Sure, the “cap and trade” measure is still on the table, but it isn’t getting nearly the attention.
This lack of focus on climate change, while the earth is in the balance, is particulary troubling to global warming guru Al Gore.
Mr. Gore fears that the end is coming soon, and rather than see the family name die out, decided to take measures into his own hands.
Former vice president Al Gore—who for the past three decades has unsuccessfully attempted to warn humanity of the coming destruction of our planet, only to be mocked and derided by the very people he has tried to save—launched his infant son into space Monday in the faint hope that his only child would reach the safety of another world.
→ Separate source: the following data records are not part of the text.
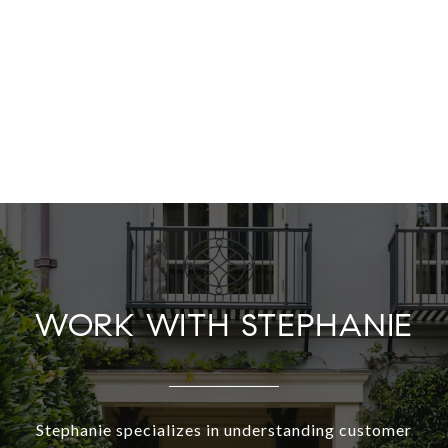
WORK WITH STEPHANIE
Stephanie specializes in understanding customer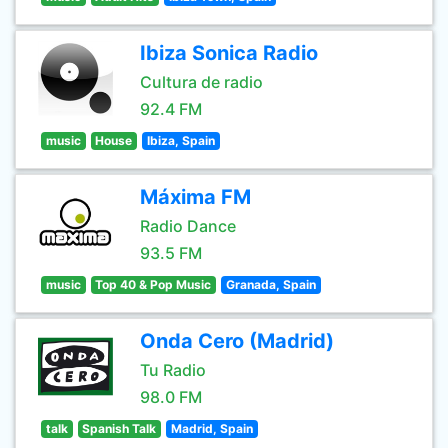
Ibiza Sonica Radio
Cultura de radio
92.4 FM
music
House
Ibiza, Spain
Máxima FM
Radio Dance
93.5 FM
music
Top 40 & Pop Music
Granada, Spain
Onda Cero (Madrid)
Tu Radio
98.0 FM
talk
Spanish Talk
Madrid, Spain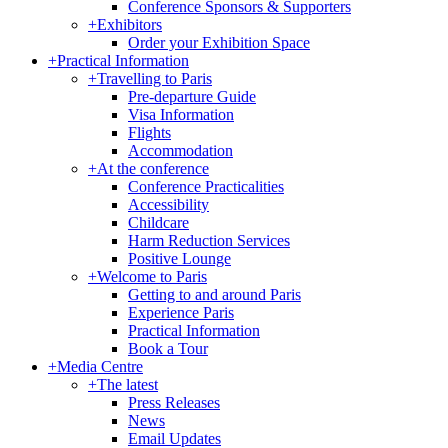
Conference Sponsors & Supporters
+
Exhibitors
Order your Exhibition Space
+
Practical Information
+
Travelling to Paris
Pre-departure Guide
Visa Information
Flights
Accommodation
+
At the conference
Conference Practicalities
Accessibility
Childcare
Harm Reduction Services
Positive Lounge
+
Welcome to Paris
Getting to and around Paris
Experience Paris
Practical Information
Book a Tour
+
Media Centre
+
The latest
Press Releases
News
Email Updates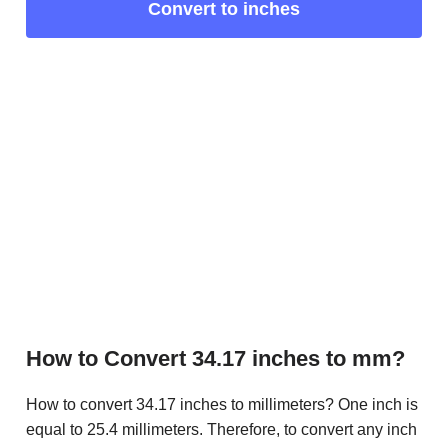
Convert to inches
How to Convert 34.17 inches to mm?
How to convert 34.17 inches to millimeters? One inch is
equal to 25.4 millimeters. Therefore, to convert any inch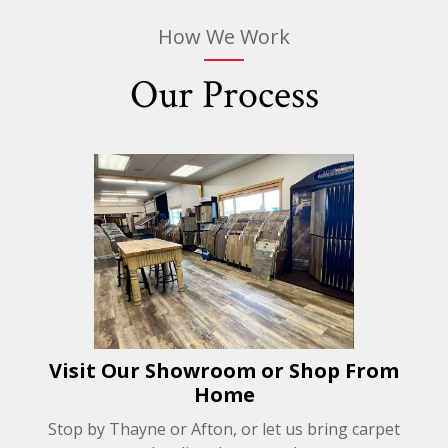
How We Work
Our Process
Visit Our Showroom or Shop From
Home
Stop by Thayne or Afton, or let us bring carpet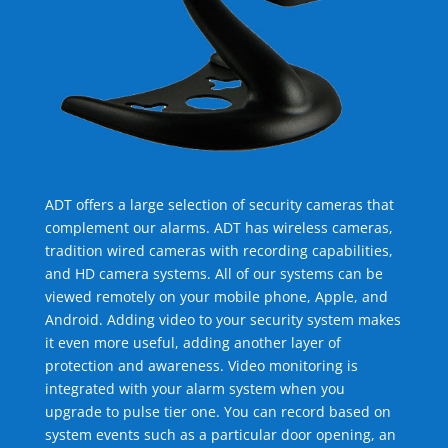
ADT offers a large selection of security cameras that
complement our alarms. ADT has wireless cameras,
tradition wired cameras with recording capabilities,
and HD camera systems. All of our systems can be
viewed remotely on your mobile phone, Apple, and
Android. Adding video to your security system makes
it even more useful, adding another layer of
protection and awareness. Video monitoring is
integrated with your alarm system when you
upgrade to pulse tier one. You can record based on
system events such as a particular door opening, an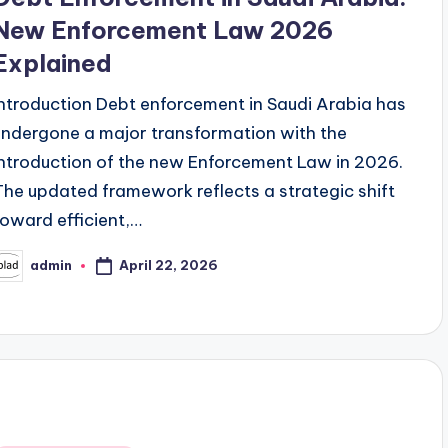
New Enforcement Law 2026
Explained
Introduction Debt enforcement in Saudi Arabia has
undergone a major transformation with the
introduction of the new Enforcement Law in 2026.
The updated framework reflects a strategic shift
toward efficient,…
April 22, 2026
admin
osted
y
“I tried to warn them, but the Elders of this planet would not listen,” said Gore, who in 2000 was nearly banished to a featureless realm of nonexistence for promoting his unpopular message. “They called me foolish and laughed at my predictions. Yet even now, the Midwest is flooded, the ice caps are melting, and the cities are rocked with tremors, just as I foretold. Fools! Why didn’t they heed me before it was too late?”
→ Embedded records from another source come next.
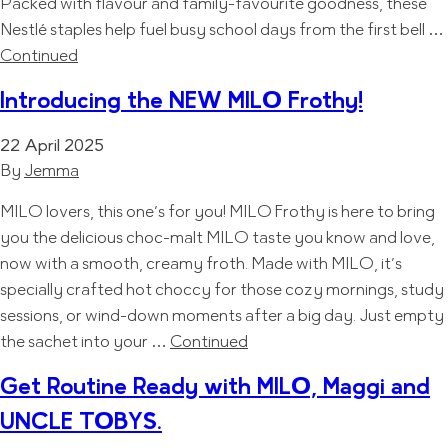
Packed with flavour and family-favourite goodness, these
Nestlé staples help fuel busy school days from the first bell …
Continued
Introducing the NEW MILO Frothy!
22 April 2025
By
Jemma
MILO lovers, this one’s for you! MILO Frothy is here to bring
you the delicious choc-malt MILO taste you know and love,
now with a smooth, creamy froth. Made with MILO, it’s
specially crafted hot choccy for those cozy mornings, study
sessions, or wind-down moments after a big day. Just empty
the sachet into your …
Continued
Get Routine Ready with MILO, Maggi and
UNCLE TOBYS.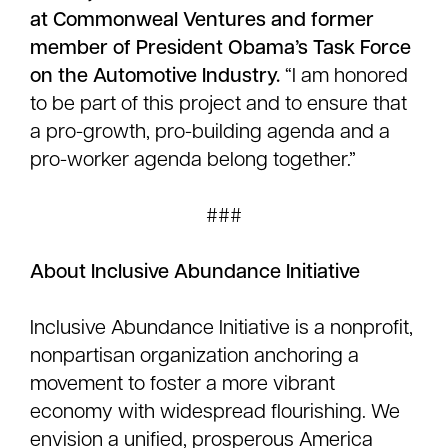
at Commonweal Ventures and former
member of President Obama’s Task Force
on the Automotive Industry.
“I am honored
to be part of this project and to ensure that
a pro-growth, pro-building agenda and a
pro-worker agenda belong together.”
###
About Inclusive Abundance Initiative
Inclusive Abundance Initiative is a nonprofit,
nonpartisan organization anchoring a
movement to foster a more vibrant
economy with widespread flourishing. We
envision a unified, prosperous America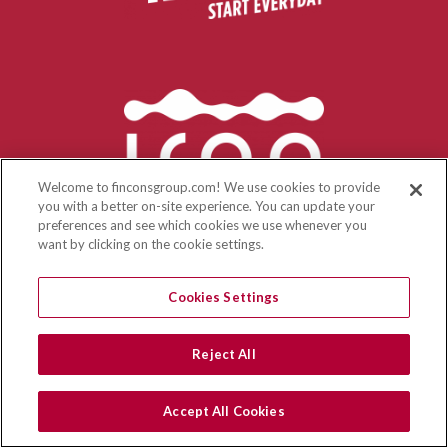
Welcome to finconsgroup.com! We use cookies to provide
you with a better on-site experience. You can update your
preferences and see which cookies we use whenever you
want by clicking on the cookie settings.
Cookies Settings
Reject All
Accept All Cookies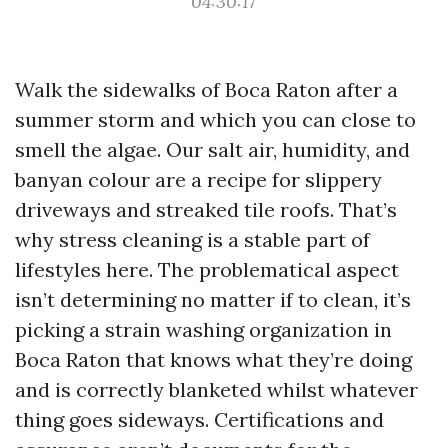
04:30:17
Walk the sidewalks of Boca Raton after a
summer storm and which you can close to
smell the algae. Our salt air, humidity, and
banyan colour are a recipe for slippery
driveways and streaked tile roofs. That’s
why stress cleaning is a stable part of
lifestyles here. The problematical aspect
isn’t determining no matter if to clean, it’s
picking a strain washing organization in
Boca Raton that knows what they’re doing
and is correctly blanketed whilst whatever
thing goes sideways. Certifications and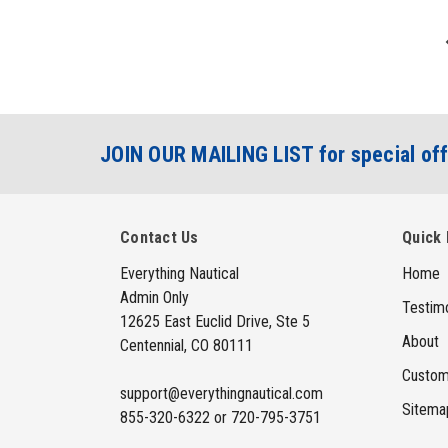
JOIN OUR MAILING LIST for special off
Contact Us
Quick 
Everything Nautical
Home
Admin Only
Testimo
12625 East Euclid Drive, Ste 5
About
Centennial, CO 80111
Custom
support@everythingnautical.com
Sitema
855-320-6322 or 720-795-3751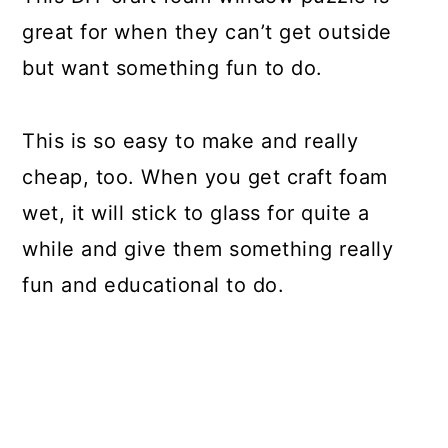
great for when they can’t get outside
but want something fun to do.
This is so easy to make and really
cheap, too. When you get craft foam
wet, it will stick to glass for quite a
while and give them something really
fun and educational to do.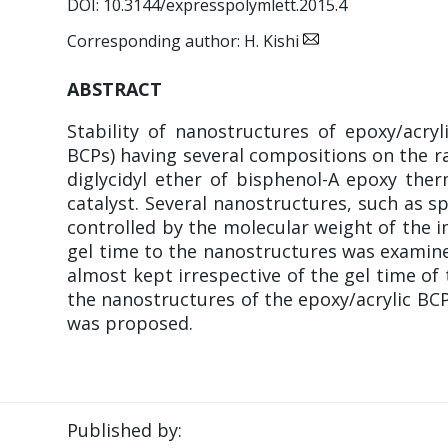
DOI: 10.3144/expresspolymlett.2015.4
Corresponding author: H. Kishi
ABSTRACT
Stability of nanostructures of epoxy/acry
BCPs) having several compositions on the ra
diglycidyl ether of bisphenol-A epoxy the
catalyst. Several nanostructures, such as s
controlled by the molecular weight of the i
gel time to the nanostructures was examine
almost kept irrespective of the gel time of
the nanostructures of the epoxy/acrylic BC
was proposed.
Published by: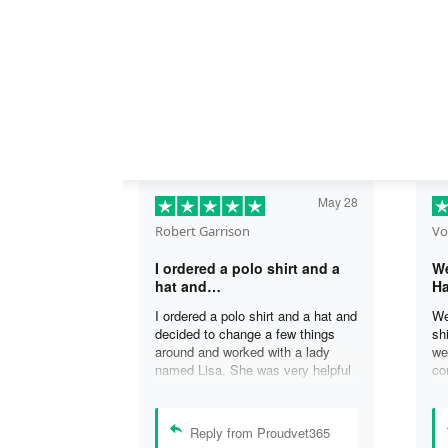
May 28
Robert Garrison
Vo
I ordered a polo shirt and a
We
hat and…
Ha
I ordered a polo shirt and a hat and
We
decided to change a few things
sh
around and worked with a lady
we
named Lisa. She was very helpful
co
in assisting me with the changes
an
and was able to complete my
an
order. I’m looking forward to
de
Reply from Proudvet365
delivery of my order in time to
ag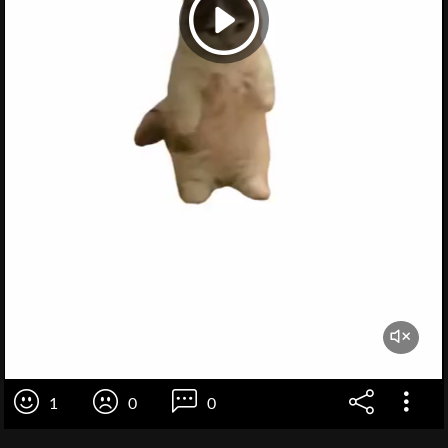
1
0
0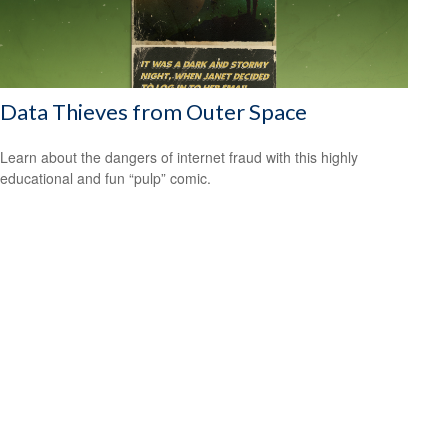
Data Thieves from Outer Space
Learn about the dangers of internet fraud with this highly
educational and fun “pulp” comic.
Al Gore—or, as he is known in his own language, Gore-Al—placed his son, Kal-Al, gently in the one-passenger rocket ship, his brow furrowed by the great weight he carried in preserving the sole survivor of humanity’s hubristic folly.
“There is nothing left now but to ensure that my infant son does not meet the same fate as the rest of my doomed race,” Gore said. “I will send him to a new planet, where he will, I hope, be raised by simple but kindly country folk and grow up to be a hero and protector to his adopted home.”
As the rocket soared through the Gore estate’s retractable solar-paneled roof—installed three years ago to save energy and provide emergency rocket-launch capability in the event that Gore’s campaign to save Earth was unsuccessful—the onetime presidential candidate and his wife, Tipper, stood arm-in-arm, nobly facing their end while gazing up in stoic dignity at the receding rocket, the ecosystem already beginning to collapse around them.